2) “afastamento ou abandono da verdadeira causa, adoração e serviço de Deus”. As Testemunhas de Jeová só poderiam chamar apóstatas aos que saem da religião delas se conseguissem provar que a religião delas é a “verdadeira causa, adoração e serviço a Deus”. Mas elas não podem provar isso. O que se pode provar de forma conclusiva é que as Testemunhas de Jeová não são a “verdadeira […] adoração e serviço a Deus”. Basta ler os sites da Internet que refutam as Testemunhas de Jeová, ou os livros de Franz, Jonsson, Penton e Gruss. “A religião que ensina mentiras não pode ser verdadeira.” (A Sentinela, 1 de Dezembro de 1991, p. 7, §3)
3) “o abandono daquilo que a pessoa antes professava”. As Testemunhas de Jeová abandonaram aquilo que professavam quando estavam noutras religiões. Nos últimos 10 anos todas as Testemunhas de Jeová abandonaram o que antes professavam sobre a “geração de 1914”, sobre a proibição do serviço cívico em substituição do serviço militar, sobre a separação das ovelhas e dos cabritos, sobre componentes do sangue, etc. Se as Testemunhas de Jeová vão usar o abandono daquilo que antes se professava como critério para classificar alguém como apóstata, então têm de admitir que elas próprias são apóstatas.

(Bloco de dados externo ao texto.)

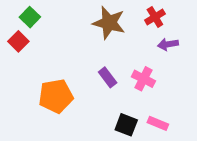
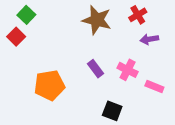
pink rectangle: (158, 123) -> (154, 87), moved

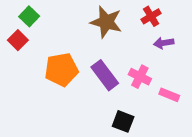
purple rectangle: (96, 69) -> (105, 75), size x1.5
orange pentagon: (49, 85) -> (61, 70), moved

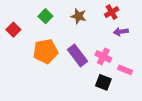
green square: (29, 16) -> (45, 16), moved
brown star: (106, 22) -> (79, 16), size x0.7
black square: (123, 121) -> (103, 82), moved

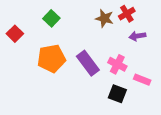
brown star: (79, 16) -> (104, 18), moved

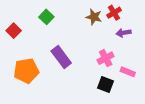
orange pentagon: (51, 58) -> (26, 71), moved
purple rectangle: (88, 63) -> (61, 57), moved
pink cross: (117, 64) -> (106, 58), turned 35

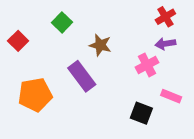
red cross: (114, 13) -> (165, 17), moved
brown star: (94, 17) -> (100, 45), moved
pink cross: (106, 58) -> (147, 65), moved

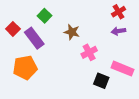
pink cross: (147, 65) -> (89, 52), moved
purple rectangle: (82, 76) -> (34, 38), moved
pink rectangle: (171, 96) -> (123, 69), size x1.5

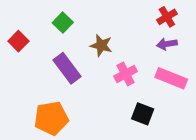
purple rectangle: (34, 38) -> (67, 68), moved
orange pentagon: (25, 68) -> (51, 118), moved
pink rectangle: (123, 69) -> (171, 78), moved

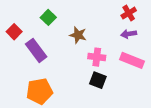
purple rectangle: (67, 68) -> (36, 50), moved
pink cross: (126, 74) -> (97, 57), turned 35
black square: (143, 114) -> (98, 80), moved

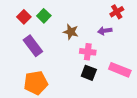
red square: (14, 32) -> (24, 17), moved
purple arrow: (129, 34) -> (105, 31), moved
pink rectangle: (132, 60) -> (120, 70), moved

4) “uma deserção total de princípios ou da fé”. Isto não se aplica a todos os ex-membros que questionam as Testemunhas de Jeová, pois muitos continuam a ter princípios e fé. As Testemunhas de Jeová chamam “apóstatas” mesmo a estes.
O livro Estudo Perspicaz das Escrituras continua (na mesma página citada acima):
«Que características distinguem os apóstatas dos verdadeiros cristãos? Uma apostasia entre os professos cristãos foi predita pelo apóstolo Paulo em 2 Tessalonicenses 2:3. Ele mencionou especificamente certos apóstatas, tais como Himeneu, Alexandre e Fileto. (1Ti 1:19, 20; 2Ti 2:16-19)»

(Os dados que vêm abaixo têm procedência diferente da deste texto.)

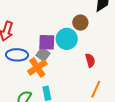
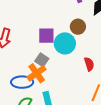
purple square: (47, 42) -> (46, 36), moved
blue ellipse: (17, 55) -> (22, 82), moved

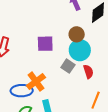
cyan circle: (65, 43) -> (80, 50), moved
gray square: (42, 60) -> (68, 66), moved

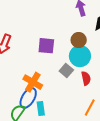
orange cross: (36, 82) -> (33, 82), turned -30
blue ellipse: (22, 91) -> (28, 98), moved, turned -65

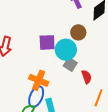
cyan circle: (80, 56) -> (66, 50), moved
red semicircle: (86, 78) -> (87, 77), moved

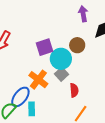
purple square: (47, 42) -> (45, 47), turned -30
orange cross: (39, 80) -> (38, 80), moved

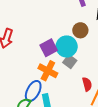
purple square: (45, 47) -> (49, 48), moved
red semicircle: (74, 90) -> (87, 84), moved

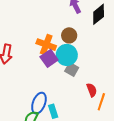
brown circle: (80, 30) -> (69, 35), moved
orange cross: (48, 71) -> (46, 45), moved

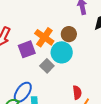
purple square: (49, 58) -> (27, 49), moved
gray square: (72, 69) -> (47, 66), moved

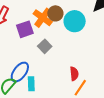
brown circle: (69, 34) -> (55, 13), moved
cyan circle: (62, 52) -> (75, 21), moved

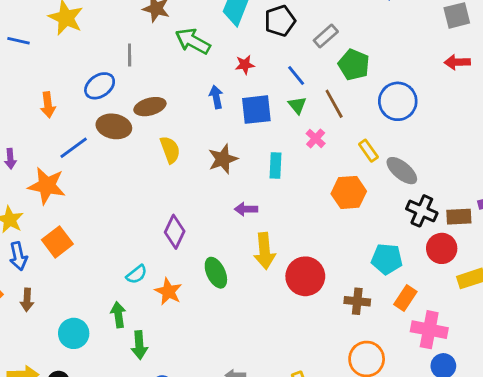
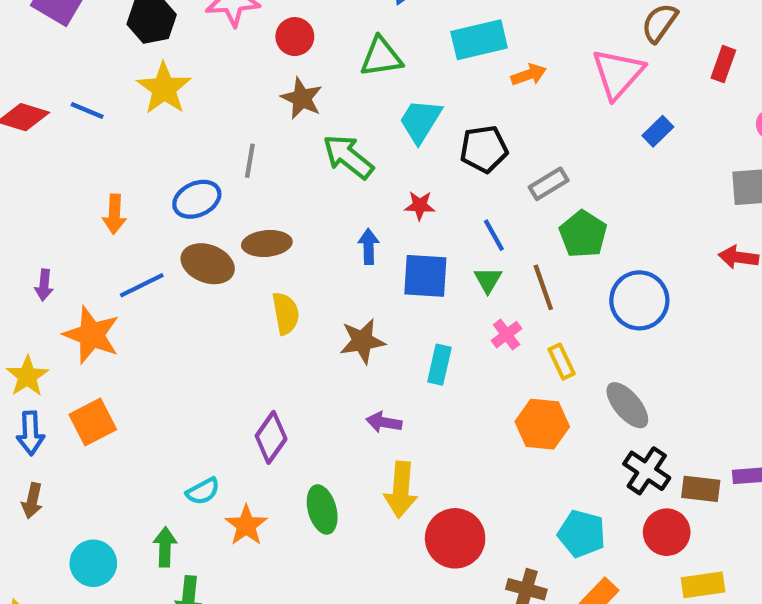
yellow rectangle: (368, 151) -> (562, 362), moved

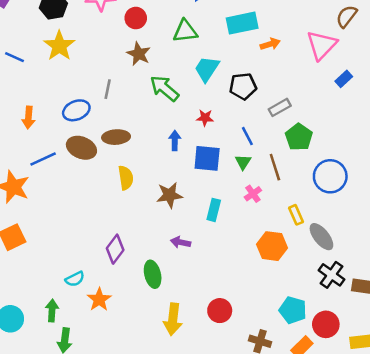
yellow rectangle: (562, 362) -> (296, 215), moved
yellow arrow: (401, 490) -> (173, 319), moved
green ellipse: (322, 509) -> (153, 274), moved
red circle: (667, 532) -> (326, 324), moved
red circle: (455, 538) -> (220, 311), size x0.7

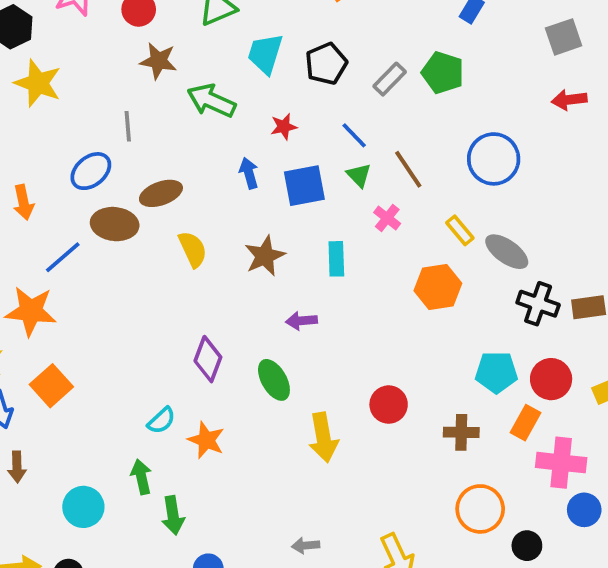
green pentagon: (299, 137) -> (443, 73), moved

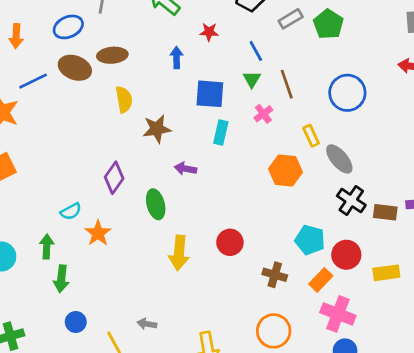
blue square: (304, 186) -> (210, 94), moved
brown star: (265, 256) -> (157, 129), moved

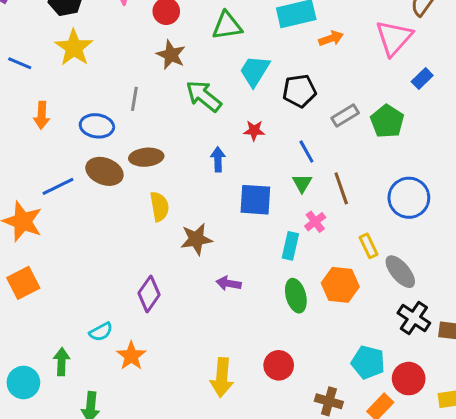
blue ellipse: (68, 27) -> (97, 126), turned 32
orange arrow: (16, 36) -> (42, 115), moved
cyan rectangle: (221, 132) -> (290, 246), moved
green ellipse: (156, 204) -> (296, 296), moved
green arrow: (47, 246) -> (62, 362), moved

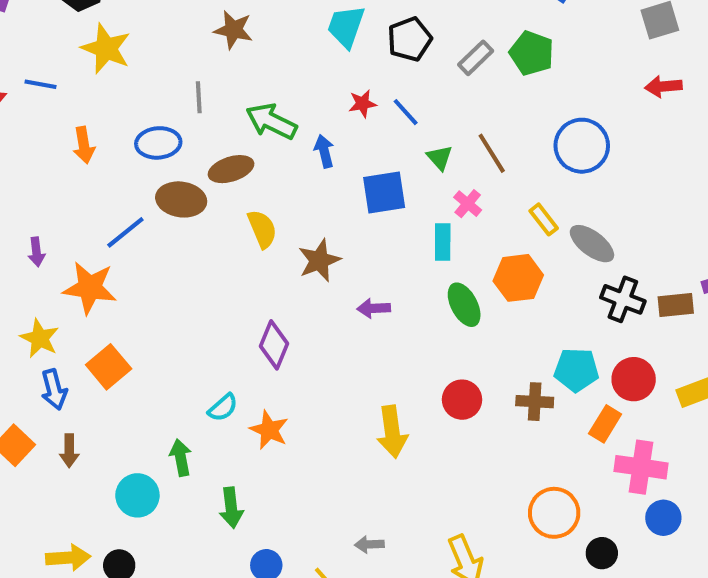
green arrow: (204, 96) -> (271, 121), moved
blue line: (306, 152) -> (406, 112), moved
brown cross: (329, 401) -> (535, 402), moved

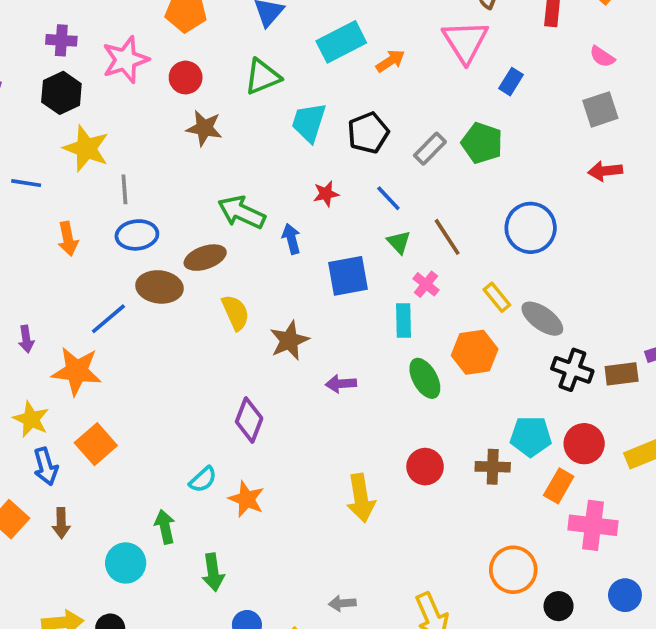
gray line: (199, 97) -> (124, 189), moved
blue line: (406, 112) -> (388, 198), moved
blue circle: (663, 518) -> (625, 595), moved

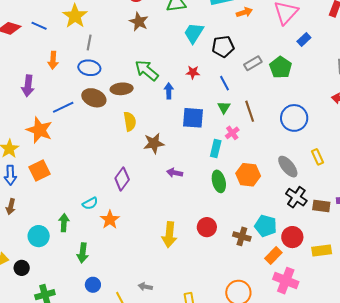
yellow rectangle: (497, 297) -> (318, 157), moved
purple arrow: (26, 339) -> (28, 86), moved, size x1.5

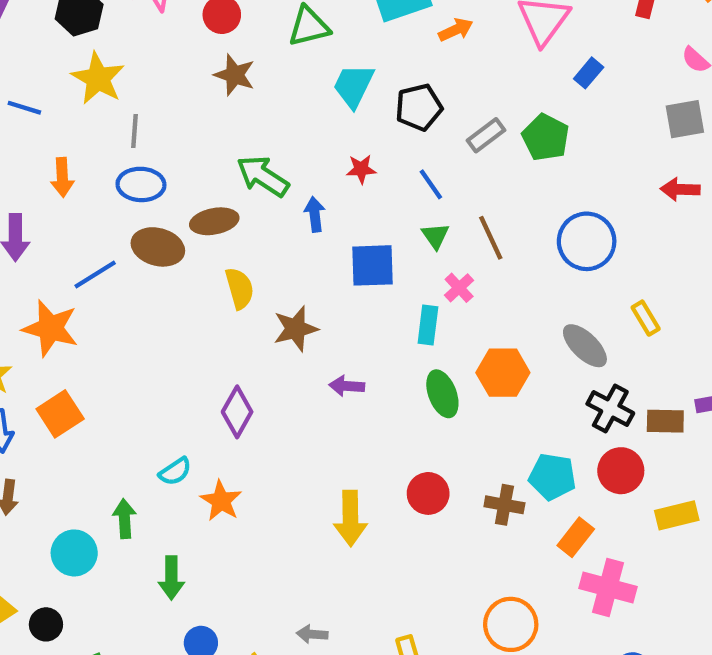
red circle: (292, 237) -> (621, 471), moved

2 Timóteo 2:18 diz que Himeneu e Fileto diziam que a ressurreição já tinha ocorrido. As Testemunhas de Jeová cometeram várias vezes essa apostasia de dizer que a ressurreição para o céu já ocorreu, chegaram ao extremo de indicar anos específicos em que a ressurreição alegadamente tinha ocorrido, e alguns anos depois mudaram o ensino e passaram a dizer que a ressurreição afinal ocorreu noutro ano. Em 1877 Charles Taze Russell dizia que a ressurreição invisível dos santos tinha começado em 1875:
«A Ressurreição. Agora pretendemos mostrar que o tempo apropriado tinha chegado, e consequentemente a ressurreição começou, na primavera de 1875. Não a ressurreição da grande massa da humanidade, que será levantada na carne, com o corpo terreno, natural ou animal; mas antes a ressurreição daqueles que, “semeados um corpo natural, são levantados um corpo espiritual”; e consequentemente, tão invisíveis para nós como os anjos, ou como o próprio Cristo. É isto que entendemos ser o “segundo nascimento”, nomeadamente: uma entrada para uma segunda vida superior.» (N. H. Barbour e C. T. Russell, Three Worlds, and the Harvest of This World, 1877, p. 108, § 3)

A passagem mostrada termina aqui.